--- Task directions ---
From the listing below, extract every line containing "call".

═════ Provided entries

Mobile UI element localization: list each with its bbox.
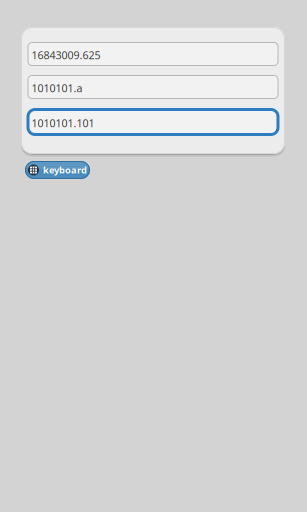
button[interactable]: 16843009.625 [28,42,278,66]
button[interactable]: 1010101.a [28,75,278,99]
button[interactable]: 1010101.101 [26,108,280,136]
button[interactable]: keyboard [25,161,90,179]
staticText: 16843009.625 [32,48,100,62]
staticText: 1010101.a [32,81,82,95]
staticText: 1010101.101 [32,116,94,130]
staticText: keyboard [43,164,87,176]
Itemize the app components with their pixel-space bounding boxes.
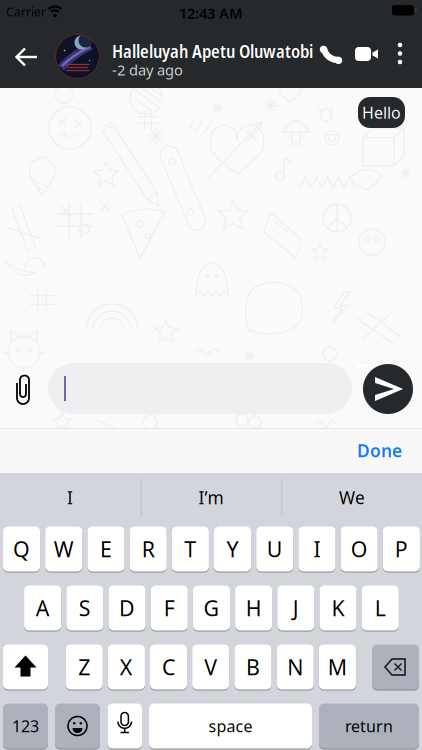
button[interactable]: We: [287, 473, 417, 522]
button[interactable]: H: [235, 585, 272, 631]
button[interactable]: Q: [3, 526, 40, 572]
staticText: B: [246, 653, 260, 681]
staticText: return: [345, 715, 393, 737]
staticText: K: [332, 594, 345, 622]
button[interactable]: G: [193, 585, 230, 631]
button[interactable]: Shift: [3, 644, 48, 690]
button[interactable]: 123: [3, 703, 48, 749]
staticText: C: [162, 653, 175, 681]
button[interactable]: L: [362, 585, 399, 631]
staticText: P: [395, 535, 408, 563]
button[interactable]: J: [277, 585, 314, 631]
button[interactable]: space: [149, 703, 312, 749]
staticText: V: [204, 653, 217, 681]
button[interactable]: A: [24, 585, 61, 631]
button[interactable]: Back: [4, 35, 48, 79]
button[interactable]: F: [151, 585, 188, 631]
button[interactable]: D: [108, 585, 146, 631]
button[interactable]: return: [319, 703, 419, 749]
button[interactable]: Z: [66, 644, 103, 690]
staticText: S: [79, 594, 91, 622]
staticText: T: [184, 535, 196, 563]
staticText: R: [142, 535, 155, 563]
staticText: A: [36, 594, 50, 622]
staticText: W: [54, 535, 74, 563]
staticText: X: [120, 653, 133, 681]
button[interactable]: Delete: [372, 644, 419, 690]
staticText: I: [67, 486, 73, 509]
button[interactable]: R: [130, 526, 167, 572]
staticText: O: [351, 535, 368, 563]
button[interactable]: O: [341, 526, 378, 572]
staticText: I’m: [198, 486, 224, 509]
staticText: U: [267, 535, 283, 563]
staticText: E: [100, 535, 112, 563]
button[interactable]: I’m: [146, 473, 276, 522]
button[interactable]: B: [234, 644, 272, 690]
button[interactable]: Attach file: [8, 370, 38, 410]
staticText: Done: [357, 439, 402, 462]
button[interactable]: V: [192, 644, 229, 690]
staticText: We: [339, 486, 365, 509]
staticText: Halleluyah Apetu Oluwatobi: [112, 39, 313, 63]
staticText: L: [375, 594, 386, 622]
button[interactable]: C: [150, 644, 187, 690]
staticText: I: [314, 535, 320, 563]
button[interactable]: W: [45, 526, 82, 572]
button[interactable]: Emoji: [55, 703, 100, 749]
staticText: D: [119, 594, 135, 622]
staticText: 123: [12, 715, 39, 737]
button[interactable]: More options: [390, 38, 410, 70]
staticText: Hello: [362, 102, 401, 123]
button[interactable]: K: [320, 585, 357, 631]
button[interactable]: U: [256, 526, 293, 572]
button[interactable]: Y: [214, 526, 251, 572]
button[interactable]: E: [87, 526, 124, 572]
staticText: M: [328, 653, 347, 681]
button[interactable]: I: [5, 473, 135, 522]
button[interactable]: Voice call: [318, 40, 346, 68]
staticText: space: [208, 715, 252, 737]
button[interactable]: I: [298, 526, 336, 572]
staticText: J: [293, 594, 299, 622]
staticText: N: [287, 653, 303, 681]
staticText: Q: [13, 535, 30, 563]
staticText: -2 day ago: [112, 60, 183, 80]
button[interactable]: Done: [322, 428, 402, 473]
staticText: F: [164, 594, 175, 622]
staticText: Carrier: [6, 4, 46, 20]
staticText: H: [246, 594, 262, 622]
button[interactable]: Video call: [353, 40, 381, 68]
staticText: Z: [78, 653, 90, 681]
button[interactable]: X: [108, 644, 145, 690]
button[interactable]: Dictate: [108, 703, 142, 749]
button[interactable]: N: [277, 644, 314, 690]
button[interactable]: T: [172, 526, 209, 572]
staticText: G: [204, 594, 220, 622]
staticText: 12:43 AM: [179, 3, 243, 23]
button[interactable]: M: [319, 644, 356, 690]
button[interactable]: S: [66, 585, 103, 631]
button[interactable]: P: [383, 526, 420, 572]
button[interactable]: Profile photo: [55, 34, 100, 79]
staticText: Y: [227, 535, 239, 563]
button[interactable]: Message: [48, 363, 352, 414]
button[interactable]: Send: [363, 364, 413, 414]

══════════

--- Problem solution ---
button[interactable]: Voice call: [318, 40, 346, 68]
button[interactable]: Video call: [353, 40, 381, 68]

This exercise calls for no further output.